En ce temps là, son implantation plus au sud se situait en bordure et sur la rive gauche de la " Rivière Garonne ".

Aujourd'hui encore subsistent en divers endroits des traces du cimetière mérovingien.    

Il semble que le village fut alors détruit et emporté, entre le XIIe et le XIIIe siècle par une inondation. 

Il fut donc reconstruit dès la fin du XIIe siècle sur les hauteurs, à l'emplacement du village actuel : d'où son nom de Ville Neuve de la Rivière.     

Le Comte de Foix avait alors édicté une Charte par laquelle il avait concédé un certain nombre de privilèges aux habitants pour les inciter à s'installer dans le nouveau village. 

A la même époque, fut construit un " château fort " dont subsistent quelques vestiges 

dans le cimetière actuel, ainsi qu'une " église ogiviale " appuyée contre l'enceinte du château, dont il ne reste plus que le clocher. 

L'Eglise Paroissiale, dont vous voyez la photo ci-dessus et que nous connaissons aujourd'hui a été reconstruite dans le " plat village " dès 1855. Un très beau Christ du XVe siècle en orne le chœur. 

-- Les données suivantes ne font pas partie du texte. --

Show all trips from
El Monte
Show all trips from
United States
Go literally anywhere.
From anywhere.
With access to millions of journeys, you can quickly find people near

Il a été retrouvé, par hasard, dans le grenier de l'habitation d'un villageois où il avait été probablement mis à l'abri des excès de la Révolution de 1789. 

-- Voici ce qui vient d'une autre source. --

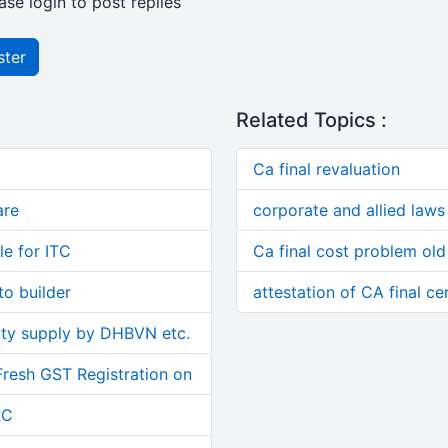
ase login to post replies
ster
Related Topics :
Ca final revaluation
are
corporate and allied laws 
le for ITC
Ca final cost problem old
o builder
attestation of CA final cer
ity supply by DHBVN etc.
Fresh GST Registration on
RC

Les Comtes de Foix étaient " Suzerains de Villeneuve et du Nebouzan ". 

Ce n'est qu'à la suite du mariage de Catherine de Foix et de Jean D'Albret, que la suzeraineté fut transmise à la famille D'Albret. 

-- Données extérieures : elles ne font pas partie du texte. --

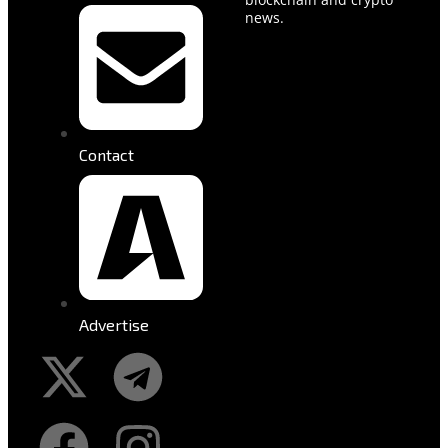
news.
Contact
Advertise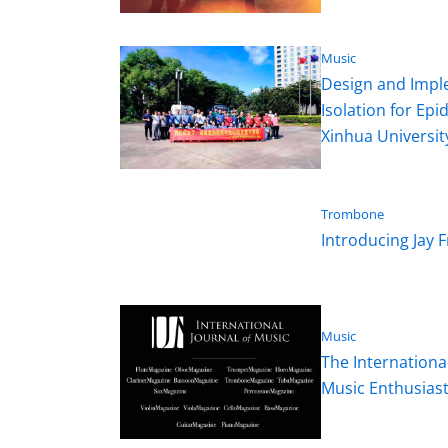
Music
Design and Imple
Isolation for Ep
Xinhua University
Trombone
Introducing Jay
Music
The Internationa
Music Enthusias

Pendant les guerres de religions, Jeanne D'Albret, protestante de son état, qui n'était pas encore la mère d'Henri de Navarre, futur Henri IV, trouva refuge à la tour Saint-Jean de Villeneuve protégée par le château fort. 

Lorsque Henri de Navarre devint Henri IV, il annexa à la France la province du Nebouzan, sur le territoire de laquelle se trouvait Villeneuve.     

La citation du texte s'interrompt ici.